- [HOW TO COMPLETE THIS TASK]: Copy every line of the records below where the word "DSTA" occurs.

___ MATERIAL PROVIDED

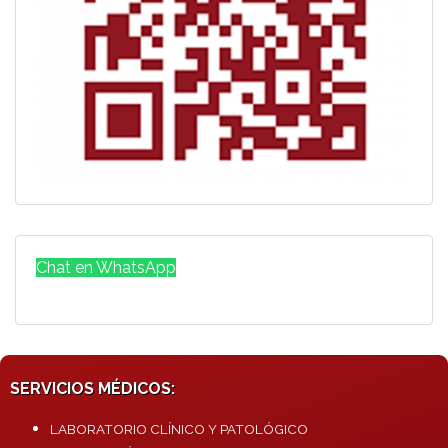
Chat en WhatsApp
SERVICIOS MÉDICOS:
LABORATORIO CLÍNICO Y PATOLÓGICO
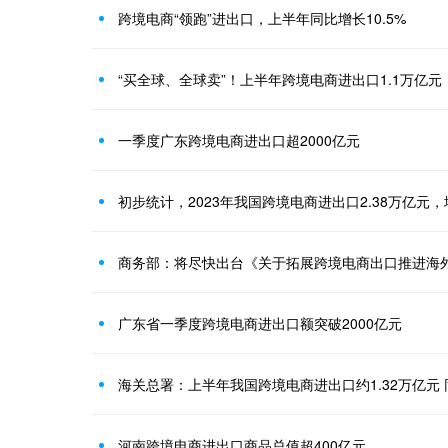
跨境电商“领跑”进出口，上半年同比增长10.5%
“买全球、全球卖”！上半年跨境电商进出口1.1万亿元
一季度广东跨境电商进出口超2000亿元
初步统计，2023年我国跨境电商进出口2.38万亿元，增
商务部：将尽快出台《关于拓展跨境电商出口推进海
广东省一季度跨境电商进出口额突破2000亿元
海关总署：上半年我国跨境电商进出口约1.32万亿元 同
河南跨境电商进出口商品总值超400亿元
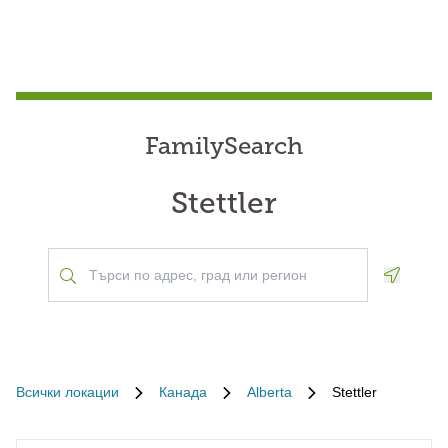
FamilySearch
Stettler
Geoloca
Всички локации
Канада
Alberta
Stettler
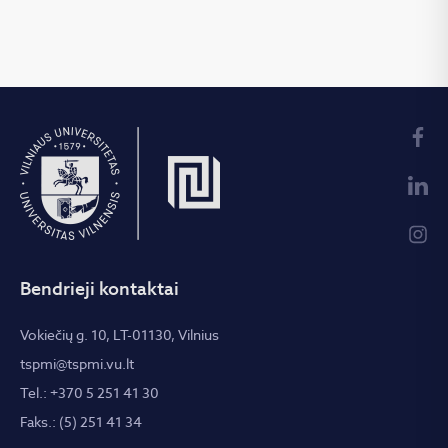
Bendrieji kontaktai
Vokiečių g. 10, LT-01130, Vilnius
tspmi@tspmi.vu.lt
Tel.: +370 5 251 41 30
Faks.: (5) 251 41 34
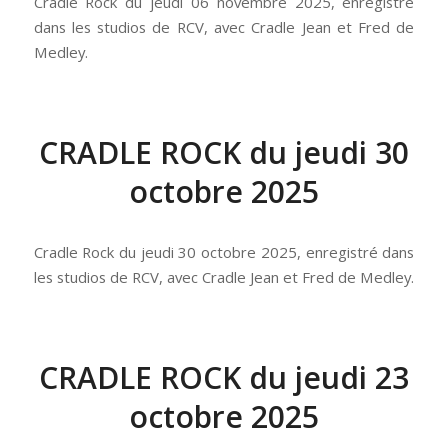
Cradle Rock du jeudi 06 novembre 2025, enregistré
dans les studios de RCV, avec Cradle Jean et Fred de
Medley.
CRADLE ROCK du jeudi 30
octobre 2025
Cradle Rock du jeudi 30 octobre 2025, enregistré dans
les studios de RCV, avec Cradle Jean et Fred de Medley.
CRADLE ROCK du jeudi 23
octobre 2025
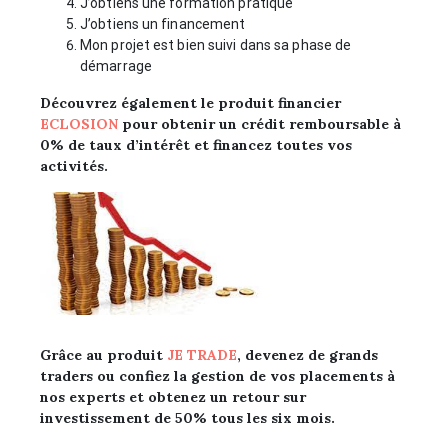
J’obtiens une formation pratique
J’obtiens un financement
Mon projet est bien suivi dans sa phase de
démarrage
Découvrez également le produit financier
ECLOSION
pour obtenir un crédit remboursable à
0%
de taux d’intérêt et financez toutes vos
activités.
Grâce au produit
JE TRADE
, devenez de
grands
traders ou confiez la gestion de vos placements à
nos experts et obtenez un retour sur
investissement de 50% tous les six mois.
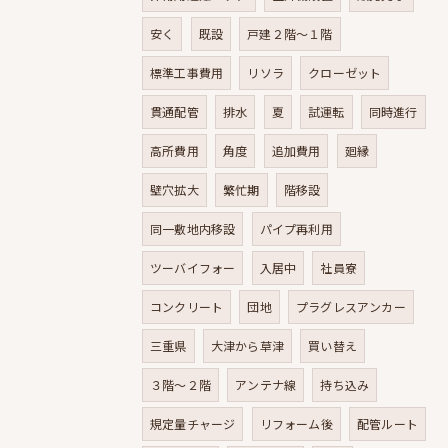
安く
既設
戸建２階～１階
標準工事費用
リソラ
クローゼット
貫通配管
排水
夏
試運転
同時進行
高所費用
角度
追加費用
廻縁
壁穴拡大
繁忙期
階移設
同一敷地内移設
パイプ再利用
ツーバイフォー
入居中
社員寮
コンクリート
団地
プラグレスアンカー
三重県
大津から草津
買い替え
３階～２階
アンテナ線
持ち込み
規定量チャージ
リフォーム後
配管ルート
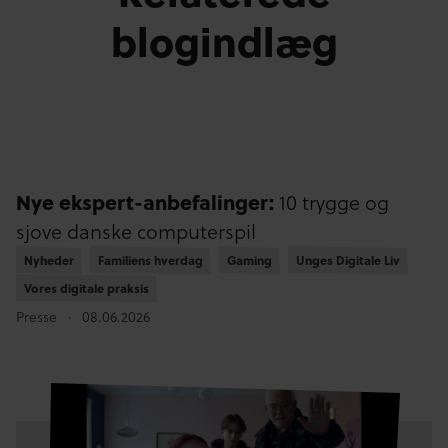
blogindlæg
Nye ekspert-anbefalinger:
10 trygge og
sjove danske computerspil
Nyheder
Nyheder
Familiens hverdag
Familiens hverdag
Gaming
Gaming
Unges Digitale Liv
Unges Digitale Liv
Vores digitale praksis
Vores digitale praksis
Presse
08.06.2026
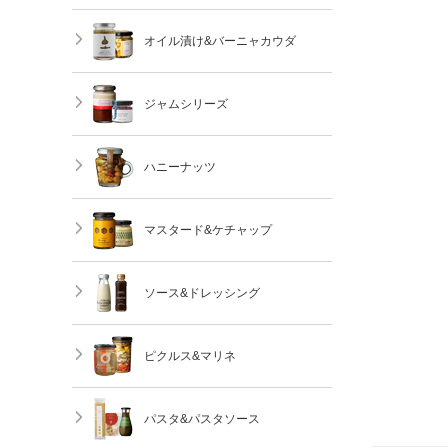
オイル漬け&バーニャカウダ
ジャムシリーズ
ハニーナッツ
マスタード&ケチャップ
ソース&ドレッシング
ピクルス&マリネ
パスタ&パスタソース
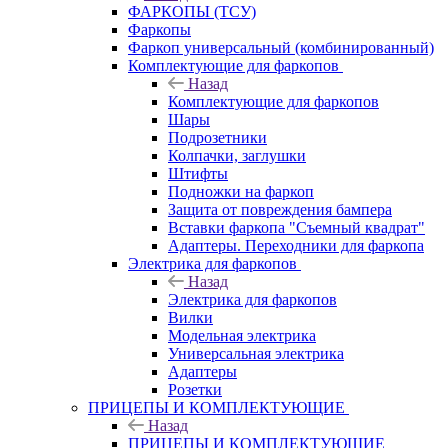
ФАРКОПЫ (ТСУ)
Фаркопы
Фаркоп универсальный (комбинированный)
Комплектующие для фаркопов
Назад
Комплектующие для фаркопов
Шары
Подрозетники
Колпачки, заглушки
Штифты
Подножки на фаркоп
Защита от повреждения бампера
Вставки фаркопа "Съемный квадрат"
Адаптеры. Переходники для фаркопа
Электрика для фаркопов
Назад
Электрика для фаркопов
Вилки
Модельная электрика
Универсальная электрика
Адаптеры
Розетки
ПРИЦЕПЫ И КОМПЛЕКТУЮЩИЕ
Назад
ПРИЦЕПЫ И КОМПЛЕКТУЮЩИЕ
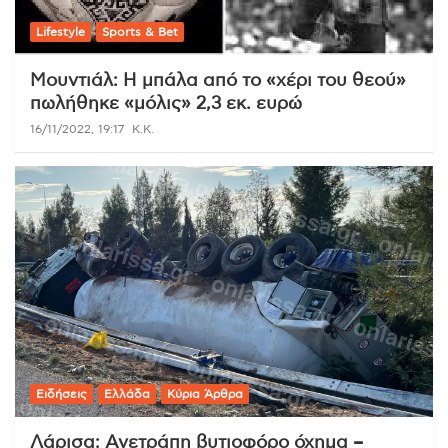
Lifestyle
Sports & Bet
Μουντιάλ: Η μπάλα από το «χέρι του θεού»
πωλήθηκε «μόλις» 2,3 εκ. ευρώ
16/11/2022, 19:17
K.K.
Ειδήσεις
Ελλάδα
Κύρια Άρθρα
Λάρισα: Ανετράπη βυτιοφόρο όχημα –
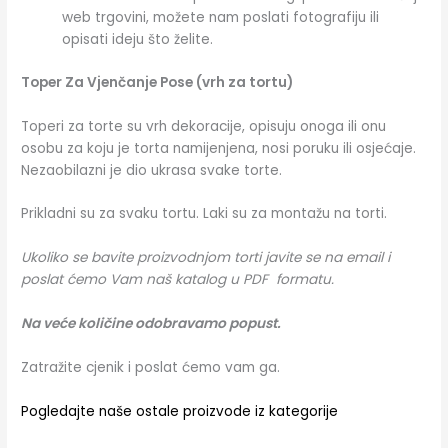
web trgovini, možete nam poslati fotografiju ili
opisati ideju što želite.
Toper Za Vjenčanje Pose (vrh za tortu)
Toperi za torte su vrh dekoracije, opisuju onoga ili onu
osobu za koju je torta namijenjena, nosi poruku ili osjećaje.
Nezaobilazni je dio ukrasa svake torte.
Prikladni su za svaku tortu. Laki su za montažu na torti.
Ukoliko se bavite proizvodnjom torti javite se na email i
poslat ćemo Vam naš katalog u PDF formatu.
Na veće količine odobravamo popust.
Zatražite cjenik i poslat ćemo vam ga.
Pogledajte naše ostale proizvode iz kategorije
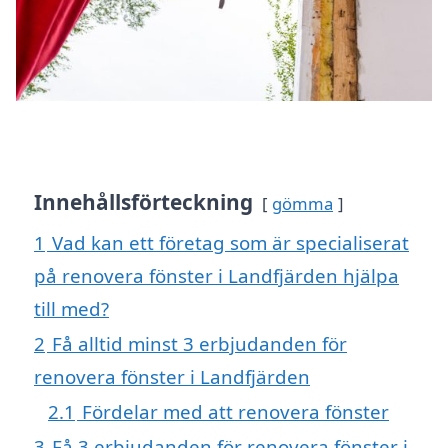
Innehållsförteckning
gömma
1
Vad kan ett företag som är specialiserat
på renovera fönster i Landfjärden hjälpa
till med?
2
Få alltid minst 3 erbjudanden för
renovera fönster i Landfjärden
2.1
Fördelar med att renovera fönster
3
Få 3 erbjudanden för renovera fönster i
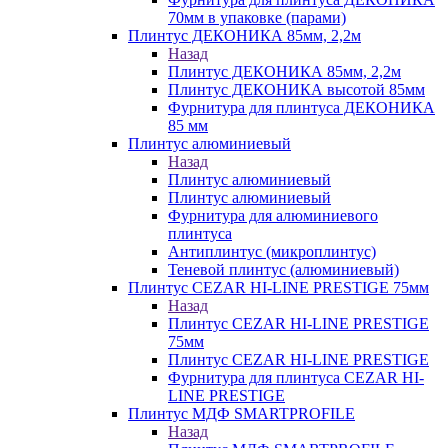
70мм в упаковке (парами)
Плинтус ДЕКОНИКА 85мм, 2,2м
Назад
Плинтус ДЕКОНИКА 85мм, 2,2м
Плинтус ДЕКОНИКА высотой 85мм
Фурнитура для плинтуса ДЕКОНИКА
85 мм
Плинтус алюминиевый
Назад
Плинтус алюминиевый
Плинтус алюминиевый
Фурнитура для алюминиевого
плинтуса
Антиплинтус (микроплинтус)
Теневой плинтус (алюминиевый)
Плинтус CEZAR HI-LINE PRESTIGE 75мм
Назад
Плинтус CEZAR HI-LINE PRESTIGE
75мм
Плинтус CEZAR HI-LINE PRESTIGE
Фурнитура для плинтуса CEZAR HI-
LINE PRESTIGE
Плинтус МДФ SMARTPROFILE
Назад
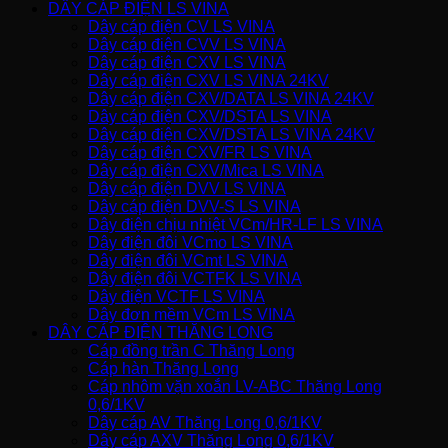
DÂY CÁP ĐIỆN LS VINA
Dây cáp điện CV LS VINA
Dây cáp điện CVV LS VINA
Dây cáp điện CXV LS VINA
Dây cáp điện CXV LS VINA 24KV
Dây cáp điện CXV/DATA LS VINA 24KV
Dây cáp điện CXV/DSTA LS VINA
Dây cáp điện CXV/DSTA LS VINA 24KV
Dây cáp điện CXV/FR LS VINA
Dây cáp điện CXV/Mica LS VINA
Dây cáp điện DVV LS VINA
Dây cáp điện DVV-S LS VINA
Dây điện chịu nhiệt VCm/HR-LF LS VINA
Dây điện đôi VCmo LS VINA
Dây điện đôi VCmt LS VINA
Dây điện đôi VCTFK LS VINA
Dây điện VCTF LS VINA
Dây đơn mềm VCm LS VINA
DÂY CÁP ĐIỆN THĂNG LONG
Cáp đồng trần C Thăng Long
Cáp hàn Thăng Long
Cáp nhôm vặn xoắn LV-ABC Thăng Long
0,6/1KV
Dây cáp AV Thăng Long 0,6/1KV
Dây cáp AXV Thăng Long 0,6/1KV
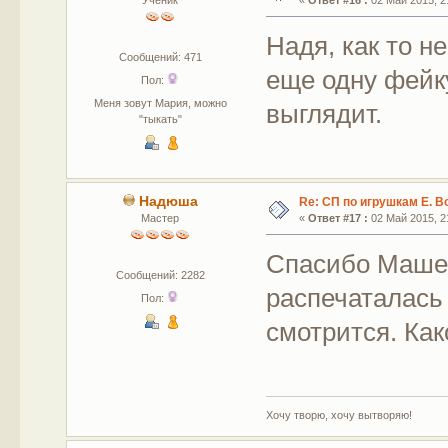
Ученик
«
Ответ #16 :
02 Май 2015, 21
Надя, как то н
Сообщений: 471
еще одну фейку
Пол:
Меня зовут Мария, можно
выглядит.
"тыкать"
Надюша
Re: СП по игрушкам Е. В
Мастер
«
Ответ #17 :
02 Май 2015, 21
Спасибо Машен
Сообщений: 2282
распечаталась 
Пол:
смотрится. Как
Хочу творю, хочу вытворяю!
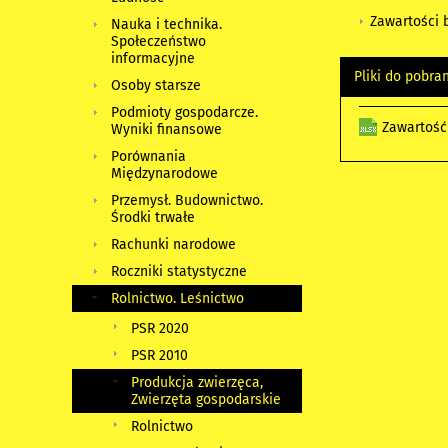
Zawartości 
Nauka i technika.
Społeczeństwo
informacyjne
Pliki do pobra
Osoby starsze
Podmioty gospodarcze.
Zawartość
Wyniki finansowe
Porównania
Międzynarodowe
Przemysł. Budownictwo.
Środki trwałe
Rachunki narodowe
Roczniki statystyczne
Rolnictwo. Leśnictwo
PSR 2020
PSR 2010
Produkcja zwierzęca,
Zwierzęta gospodarskie
Rolnictwo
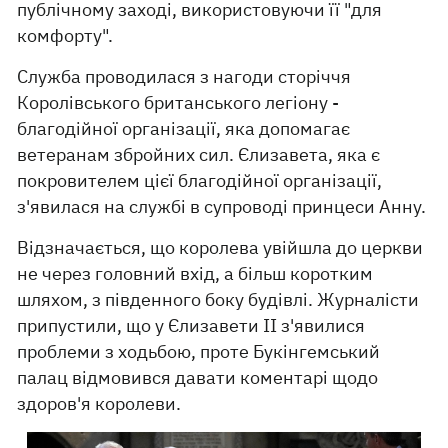
публічному заході, використовуючи її "для
комфорту".
Служба проводилася з нагоди сторіччя
Королівського британського легіону -
благодійної організації, яка допомагає
ветеранам збройних сил. Єлизавета, яка є
покровителем цієї благодійної організації,
з'явилася на службі в супроводі принцеси Анну.
Відзначається, що королева увійшла до церкви
не через головний вхід, а більш коротким
шляхом, з південного боку будівлі. Журналісти
припустили, що у Єлизавети II з'явилися
проблеми з ходьбою, проте Букінгемський
палац відмовився давати коментарі щодо
здоров'я королеви.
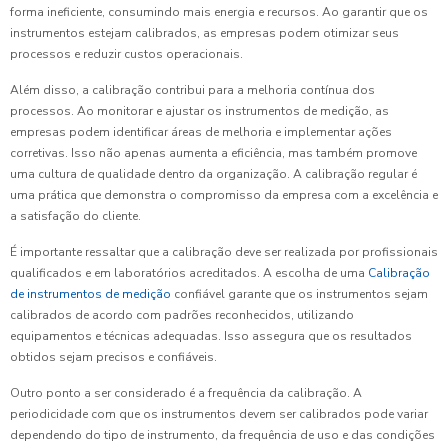
forma ineficiente, consumindo mais energia e recursos. Ao garantir que os
instrumentos estejam calibrados, as empresas podem otimizar seus
processos e reduzir custos operacionais.
Além disso, a calibração contribui para a melhoria contínua dos
processos. Ao monitorar e ajustar os instrumentos de medição, as
empresas podem identificar áreas de melhoria e implementar ações
corretivas. Isso não apenas aumenta a eficiência, mas também promove
uma cultura de qualidade dentro da organização. A calibração regular é
uma prática que demonstra o compromisso da empresa com a excelência e
a satisfação do cliente.
É importante ressaltar que a calibração deve ser realizada por profissionais
qualificados e em laboratórios acreditados. A escolha de uma
Calibração
de instrumentos de medição
confiável garante que os instrumentos sejam
calibrados de acordo com padrões reconhecidos, utilizando
equipamentos e técnicas adequadas. Isso assegura que os resultados
obtidos sejam precisos e confiáveis.
Outro ponto a ser considerado é a frequência da calibração. A
periodicidade com que os instrumentos devem ser calibrados pode variar
dependendo do tipo de instrumento, da frequência de uso e das condições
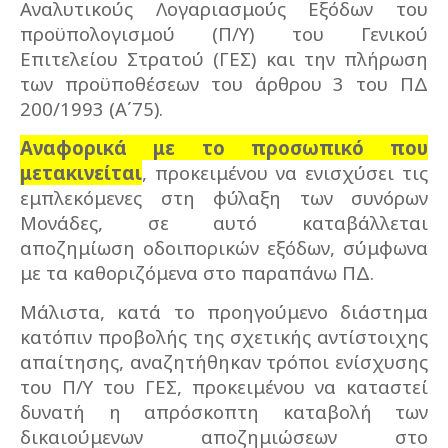
Αναλυτικούς Λογαριασμούς Εξόδων του
προϋπολογισμού (Π/Υ) του Γενικού
Επιτελείου Στρατού (ΓΕΣ) και την πλήρωση
των προϋποθέσεων του άρθρου 3 του ΠΔ
200/1993 (Α΄75).
Αναφορικά με το προσωπικό που
μετακινείται
, προκειμένου να ενισχύσει τις
εμπλεκόμενες στη φύλαξη των συνόρων
Μονάδες, σε αυτό καταβάλλεται
αποζημίωση οδοιπορικών εξόδων, σύμφωνα
με τα καθοριζόμενα στο παραπάνω ΠΔ.
Μάλιστα, κατά το προηγούμενο διάστημα
κατόπιν προβολής της σχετικής αντίστοιχης
απαίτησης, αναζητήθηκαν τρόποι ενίσχυσης
του Π/Υ του ΓΕΣ, προκειμένου να καταστεί
δυνατή η απρόσκοπτη καταβολή των
δικαιούμενων αποζημιώσεων στο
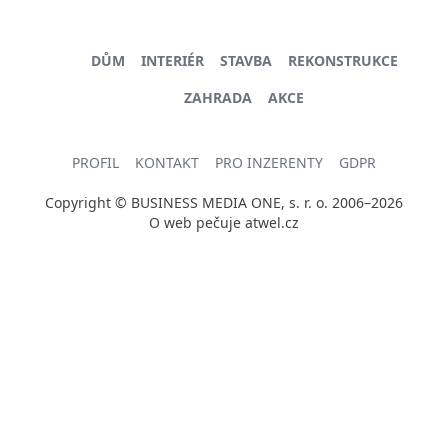
DŮM
INTERIÉR
STAVBA
REKONSTRUKCE
ZAHRADA
AKCE
PROFIL
KONTAKT
PRO INZERENTY
GDPR
Copyright © BUSINESS MEDIA ONE, s. r. o. 2006–2026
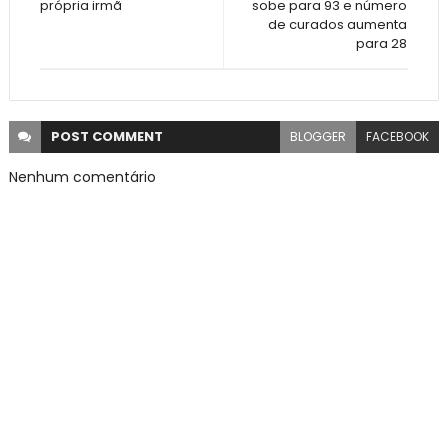
própria irmã
sobe para 93 e número
de curados aumenta
para 28
POST
COMMENT
BLOGGER
FACEBOOK
Nenhum comentário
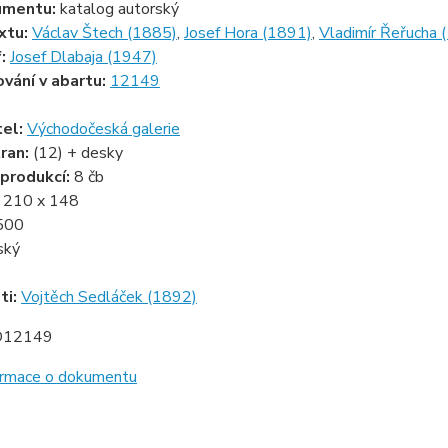
umentu:
katalog autorský
xtu:
Václav Štech (1885)
,
Josef Hora (1891)
,
Vladimír Řeřucha 
f:
Josef Dlabaja (1947)
ování v abartu:
12149
tel:
Východočeská galerie
ran:
(12) + desky
produkcí:
8 čb
:
210 x 148
500
ský
ti:
Vojtěch Sedláček (1892)
D12149
formace o dokumentu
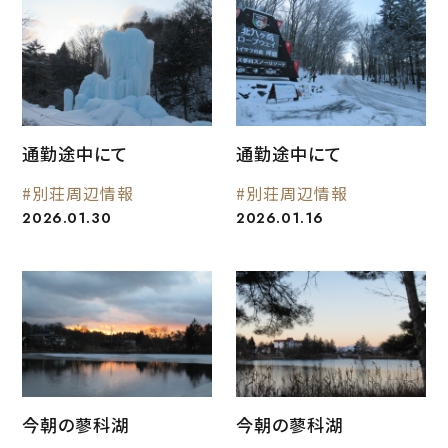
通勤途中にて
通勤途中にて
#別荘周辺情報
#別荘周辺情報
2026.01.30
2026.01.16
今朝の蓼科湖
今朝の蓼科湖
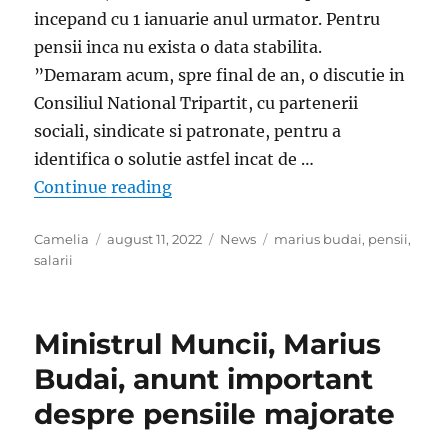
incepand cu 1 ianuarie anul urmator. Pentru
pensii inca nu exista o data stabilita.
”Demaram acum, spre final de an, o discutie in
Consiliul National Tripartit, cu partenerii
sociali, sindicate si patronate, pentru a
identifica o solutie astfel incat de …
„Ministrul Muncii a facut anuntul. 
Continue reading
Author
Posted
Categories
Tags
Camelia
august 11, 2022
News
marius budai
,
pensii
,
on
salarii
Ministrul Muncii, Marius
Budai, anunt important
despre pensiile majorate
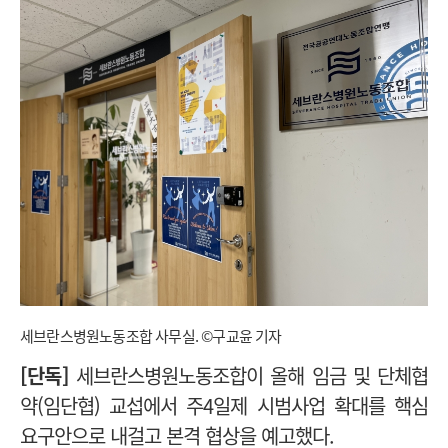
세브란스병원노동조합 사무실. ©구교윤 기자
[단독]
세브란스병원노동조합이 올해 임금 및 단체협
약(임단협) 교섭에서 주4일제 시범사업 확대를 핵심
요구안으로 내걸고 본격 협상을 예고했다.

______

- [OUTPUT BELOW]:
Dây cáp điện CXV/DSTA LS VINA
Dây cáp điện CXV/DSTA LS VINA 24KV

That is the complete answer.